Father Arturo Sosa, head of the Jesuit order and who was born in Caracas but currently lives in Italy, spoke with Vatican Radio about the situation in his country: “I would like to join the voices, intentions and positions that the Venezuelan bishops have taken, they are very united among themselves as a bishops’ conference, as are the Jesuits of Venezuela and other men and women in the country.”

“These have been common, very brave positions in this period,” he said. “The priority is to [address] the suffering of the people.”

Venezuela’s chief prosecutor’s office reported 10 deaths in new rounds of the clashes between protesters and police on Sunday. The opposition puts the death toll at 16, while the government of Maduro defined the day as “peaceful.”

Jorge Rodríguez, mayor of Caracas and a member of Maduro’s party, said no one had died during the renewed clashes, and actually laughed when asked about it at a press conference.

According to Rodríguez, Sunday saw “millions of smiles of the people in the streets and the voting centers.” As Maduro before him, the politician said that with the assembly they will dismiss Attorney General Luisa Ortega, a former government stalwart who recently broke with Maduro.

Since the protests began in April, at least 125 people have been killed and nearly 2,000 have been wounded, both civilian and police officers.

According to The Associated Press, across Caracas Venezuelans appeared to be staying away from the polls in a show of protest against the vote. The government claims that 41 percent of the people went to vote, while the opposition puts the number at 12 percent.

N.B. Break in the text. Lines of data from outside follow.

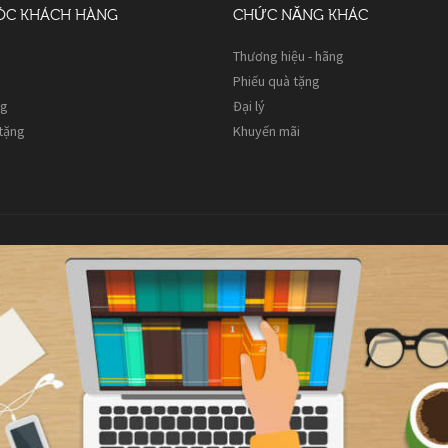
ÓC KHÁCH HÀNG
CHỨC NĂNG KHÁC
Thương hiệu - hãng
Phiếu quà tặng
ng
Đại lý
 tặng
Khuyến mãi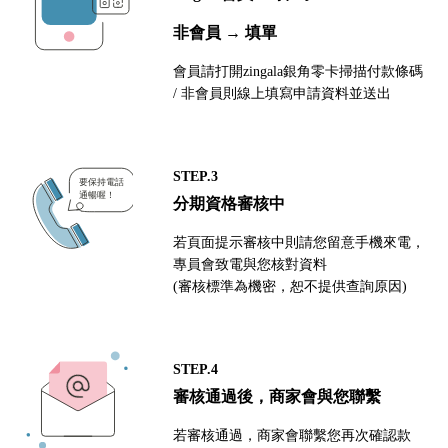
非會員 → 填單
會員請打開zingala銀角零卡掃描付款條碼
/ 非會員則線上填寫申請資料並送出
STEP.3
分期資格審核中
若頁面提示審核中則請您留意手機來電，
專員會致電與您核對資料
(審核標準為機密，恕不提供查詢原因)
STEP.4
審核通過後，商家會與您聯繫
若審核通過，商家會聯繫您再次確認款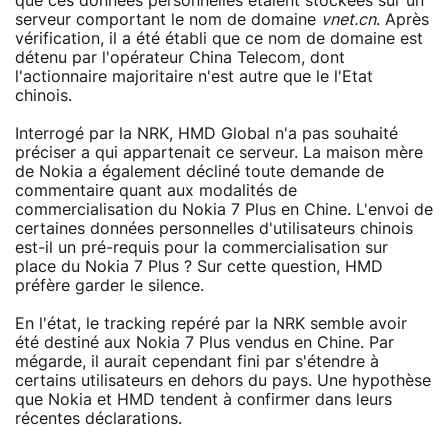
que ces données personnelles étaient stockées sur un
serveur comportant le nom de domaine
vnet.cn
. Après
vérification, il a été établi que ce nom de domaine est
détenu par l'opérateur China Telecom, dont
l'actionnaire majoritaire n'est autre que le l'Etat
chinois.
Interrogé par la NRK, HMD Global n'a pas souhaité
préciser a qui appartenait ce serveur. La maison mère
de Nokia a également décliné toute demande de
commentaire quant aux modalités de
commercialisation du Nokia 7 Plus en Chine. L'envoi de
certaines données personnelles d'utilisateurs chinois
est-il un pré-requis pour la commercialisation sur
place du Nokia 7 Plus ? Sur cette question, HMD
préfère garder le silence.
En l'état, le tracking repéré par la NRK semble avoir
été destiné aux Nokia 7 Plus vendus en Chine. Par
mégarde, il aurait cependant fini par s'étendre à
certains utilisateurs en dehors du pays. Une hypothèse
que Nokia et HMD tendent à confirmer dans leurs
récentes déclarations.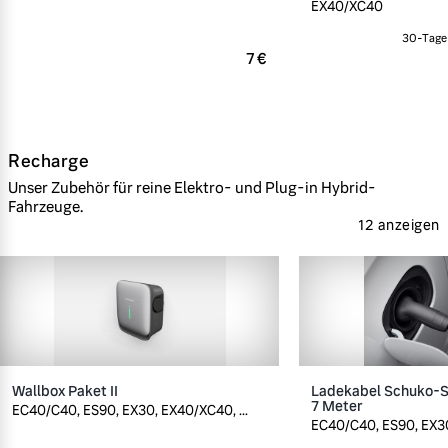
EX40/XC40
30-Tage-
7 €
Recharge
Unser Zubehör für reine Elektro- und Plug-in Hybrid-
Fahrzeuge.
12 anzeigen
Wallbox Paket II
Ladekabel Schuko-St
7 Meter
EC40/C40, ES90, EX30, EX40/XC40, ...
EC40/C40, ES90, EX30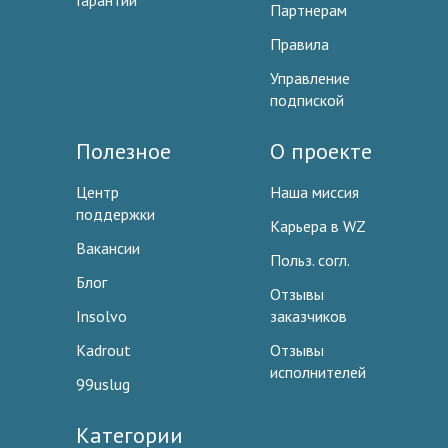
Гарантии
Партнерам
Правила
Управление
подпиской
Полезное
О проекте
Центр
Наша миссия
поддержки
Карьера в WZ
Вакансии
Польз. согл.
Блог
Отзывы
Insolvo
заказчиков
Kadrout
Отзывы
исполнителей
99uslug
Категории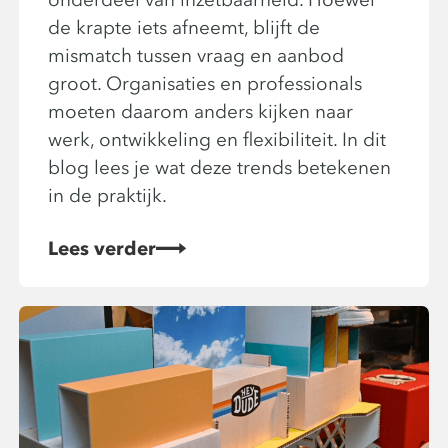
de krapte iets afneemt, blijft de
mismatch tussen vraag en aanbod
groot. Organisaties en professionals
moeten daarom anders kijken naar
werk, ontwikkeling en flexibiliteit. In dit
blog lees je wat deze trends betekenen
in de praktijk.
Lees verder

After the elections on Sunday, Maduro warned the opposition, saying that many will end “in prison, under the leadership of a necessary justice,” and called for a news network to be investigated, saying that the time for “fake news” is over.

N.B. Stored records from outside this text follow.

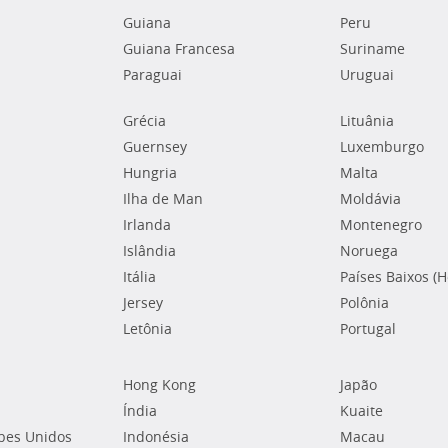
Guiana
Peru
Guiana Francesa
Suriname
Paraguai
Uruguai
Grécia
Lituânia
Guernsey
Luxemburgo
Hungria
Malta
Ilha de Man
Moldávia
Irlanda
Montenegro
Islândia
Noruega
Itália
Países Baixos (
Jersey
Polônia
Letônia
Portugal
Hong Kong
Japão
Índia
Kuaite
bes Unidos
Indonésia
Macau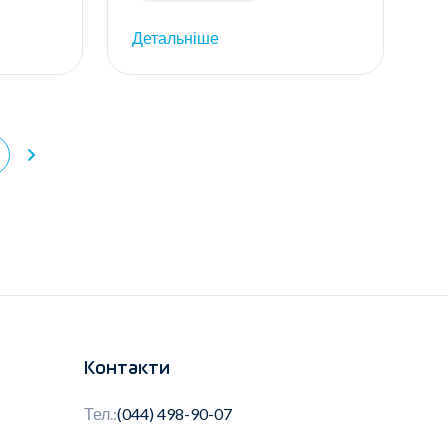
Детальніше
Контакти
Тел.:
(044) 498-90-07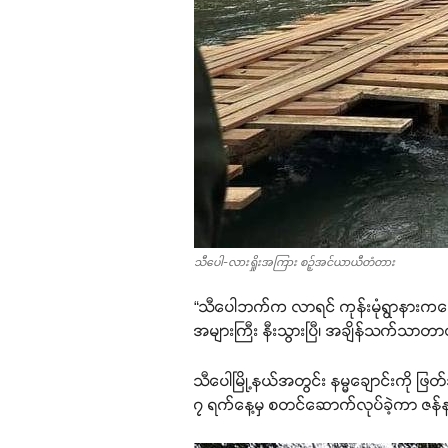
သီပေါ-လားရှိုးအကြား စဉ့်အင်ယာယီတံတား
“သီပေါဘက်က လာရင် ကုန်းမုံရွာနားက
အများကြီး နီးသွားပြီ၊ အချိန်သက်သာတာ
သီပေါမြို့နယ်အတွင်း နမ္မချောင်းကို ဖ
၇ ရက်နေ့မှ စတင်ဆောက်လုပ်ခဲ့ကာ ဇန်န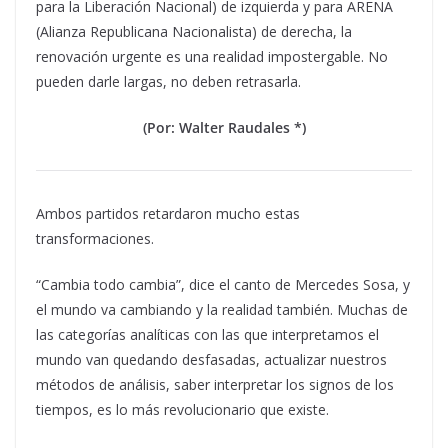
para la Liberación Nacional) de izquierda y para ARENA
(Alianza Republicana Nacionalista) de derecha, la
renovación urgente es una realidad impostergable. No
pueden darle largas, no deben retrasarla.
(Por: Walter Raudales *)
Ambos partidos retardaron mucho estas
transformaciones.
“Cambia todo cambia”, dice el canto de Mercedes Sosa, y
el mundo va cambiando y la realidad también. Muchas de
las categorías analíticas con las que interpretamos el
mundo van quedando desfasadas, actualizar nuestros
métodos de análisis, saber interpretar los signos de los
tiempos, es lo más revolucionario que existe.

On Monday night, without warning, Maduro had opposition leader Leopoldo Lopez and the former mayor of Caracas, Antonio Ledezma, forcibly taken from their homes by security forces. A video shared by a reporter on the ground shows images of Ledezma being taken in the middle of the night by at least 10 members of the Bolivarian Inteligence Service. At the very beginning on the video, he shouts for help, while a female voice keeps saying “Ledezma is being taken, we live in a dictatorship, Ledezma is being taken.”